Re: [RFC] autonuma: Support to scan page table asynchronously

From: Huang\, Ying
Date: Wed Apr 15 2020 - 04:14:45 EST


Mel Gorman <mgorman@xxxxxxxxxxxxxxxxxxx> writes:

> On Tue, Apr 14, 2020 at 04:19:51PM +0800, Huang Ying wrote:
>> In current AutoNUMA implementation, the page tables of the processes
>> are scanned periodically to trigger the NUMA hint page faults. The
>> scanning runs in the context of the processes, so will delay the
>> running of the processes. In a test with 64 threads pmbench memory
>> accessing benchmark on a 2-socket server machine with 104 logical CPUs
>> and 256 GB memory, there are more than 20000 latency outliers that are
>> > 1 ms in 3600s run time. These latency outliers are almost all
>> caused by the AutoNUMA page table scanning.
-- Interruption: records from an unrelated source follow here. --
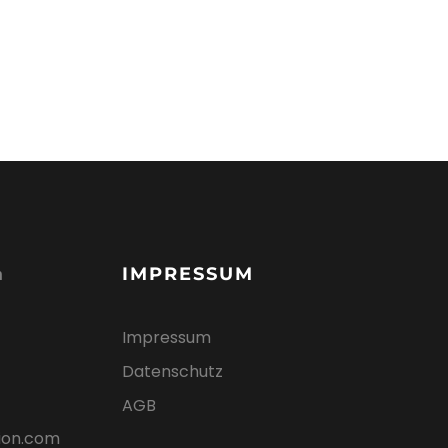
IMPRESSUM
h
Impressum
Datenschutz
AGB
ion.com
Because they almost all
>> disappear after applying this patch to scan the page tables
>> asynchronously.
>>
>> Because there are idle CPUs in system, the asynchronous running page
>> table scanning code can run on these idle CPUs instead of the CPUs the
>> workload is running on.
>>
>> So on system with enough idle CPU time, it's better to scan the page
>> tables asynchronously to take full advantages of these idle CPU time.
>> Another scenario which can benefit from this is to scan the page
>> tables on some service CPUs of the socket, so that the real workload
>> can run on the isolated CPUs without the latency outliers caused by
>> the page table scanning.
>>
>> But it's not perfect to scan page tables asynchronously too. For
>> example, on system without enough idle CPU time, the CPU time isn't
>> scheduled fairly because the page table scanning is charged to the
>> workqueue thread instead of the process/thread it works for. And
>> although the page tables are scanned for the target process, it may
>> run on a CPU that is not in the cpuset of the target process.
>>
>> One possible solution is to let the system administrator to choose the
>> better behavior for the system via a sysctl knob (implemented in the
>> patch). But it's not perfect too. Because every user space knob adds
>> maintenance overhead.
>>
>> A better solution may be to back-charge the CPU time to scan the page
>> tables to the process/thread, and find a way to run the work on the
>> proper cpuset. After some googling, I found there's some discussion
>> about this as in the following thread,
>>
>> https://lkml.org/lkml/2019/6/13/1321
>>
>> So this patch may be not ready to be merged by upstream yet. It
>> quantizes the latency outliers caused by the page table scanning in
>> AutoNUMA. And it provides a possible way to resolve the issue for
>> users who cares about it. And it is a potential customer of the work
>> related to the cgroup-aware workqueue or other asynchronous execution
>> mechanisms.
>>
>
> The caveats you list are the important ones and the reason why it was
> not done asynchronously. In an earlier implementation all the work was
> done by a dedicated thread and ultimately abandoned.
>
> There is no guarantee there is an idle CPU available and one that is
> local to the thread that should be doing the scanning. Even if there is,
> it potentially prevents another task from scheduling on an idle CPU and
> similarly other workqueue tasks may be delayed waiting on the scanner. The
> hiding of the cost is also problematic because the CPU cost is hidden
> and mixed with other unrelated workqueues. It also has the potential
> to mask bugs. Lets say for example there is a bug whereby a task is
> scanning excessively, that can be easily missed when the work is done by
> a workqueue.

Do you think something like cgroup-aware workqueue is a solution deserve
to be tried when it's available? It will not hide the scanning cost,
because the CPU time will be charged to the original cgroup or task.
Although the other tasks may be disturbed, cgroup can provide some kind
of management via cpusets.

> While it's just an opinion, my preference would be to focus on reducing
> the cost and amount of scanning done -- particularly for threads. For
> example, all threads operate on the same address space but there can be
> significant overlap where all threads are potentially scanning the same
> areas or regions that the thread has no interest in. One option would be
> to track the highest and lowest pages accessed and only scan within
> those regions for example. The tricky part is that library pages may
> create very wide windows that render the tracking useless but it could
> at least be investigated.

In general, I think it's good to reduce the scanning cost.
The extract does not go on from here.